# Piston rings on a 50cc moped engine



## xxironchefxx (Aug 9, 2008)

I am rebuilding a 50cc 2-stroke moped engine and i need to replace the piston rings. i measured one of the existing rings and it reads about 41mm in diameter. I went to the website of the company and found all the technical information about the moped and it said the piston ring diameter was 32 x 2 as you can see in the first picture. I don't know what units they are using and I cannot order the exact parts online because the company went out of business. The company is called JAWA and is from Europe. I need the correct measurements of the ring so i can order a new one. 32 x 2 is the only information given and if that is in millimeters, then it argues with my 41mm reading of the ring diameter (it is most likely not exactly 41mm but i don't have the correct tools to measure accurately). Are they measuring it a different way? Please tell me what i should do when trying to order replacing piston rings. I was thinking of using rings used for chainsaws. The cylinder has not been re bored. Also, on the second picture i do not understand why there is "A,B,and C" measurements of the same piston? Please help me.

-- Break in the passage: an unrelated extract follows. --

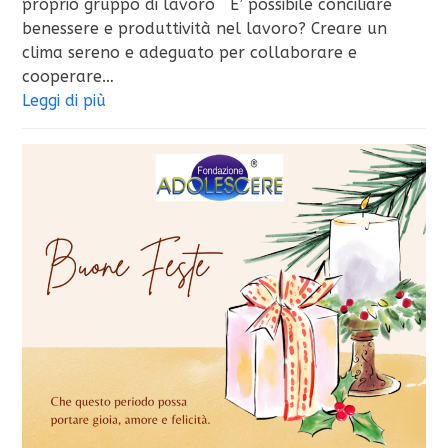
proprio gruppo di lavoro E’ possibile conciliare
benessere e produttività nel lavoro? Creare un
clima sereno e adeguato per collaborare e
cooperare…
Leggi di più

http://img354.imageshack.us/img354/838/123he8.png
http://img125.imageshack.us/img125/1053/1234vt8.png


----------



## BDM53 (Aug 9, 2008)

If you can borrow a set of mics, measure the bore, the piston and the ring thickness. I think there was something else buts it been awhile and I am by no means a machinist. They told me what to measure and you will need an acurate measurment. You may be able to find something off their website too. Weisco may have something that will fit. I have ordered rings from them for an Alpha Sports 50 a couple of years ago and they had them. Just a thought, hope it helps.


----------